◆ TASK DESCRIPTION:
Please repeat nothing except the lines from the one containing "Image source: The Motley Fool." through the end of the records, exactly and without pictures.

◆ Collected data:

== Segment start ==

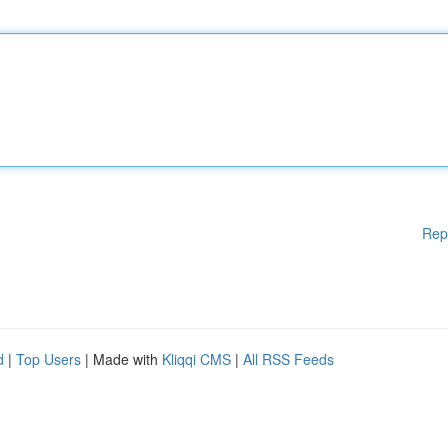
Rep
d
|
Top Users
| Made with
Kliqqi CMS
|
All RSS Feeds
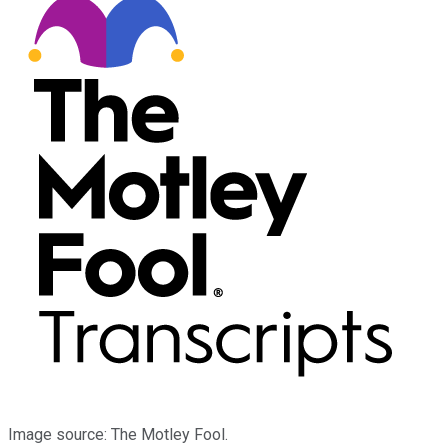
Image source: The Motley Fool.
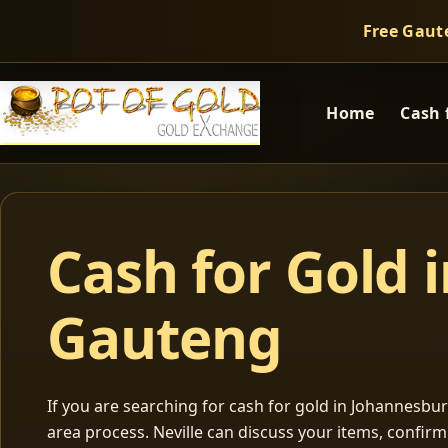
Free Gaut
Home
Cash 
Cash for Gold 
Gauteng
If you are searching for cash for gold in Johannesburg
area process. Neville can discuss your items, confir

== Segment end ==

◆ PROBLEM SOLUTION:
Image source: The Motley Fool.
Free Gaut
Home
Cash 
Cash for Gold 
Gauteng
If you are searching for cash for gold in Johannesburg
area process. Neville can discuss your items, confir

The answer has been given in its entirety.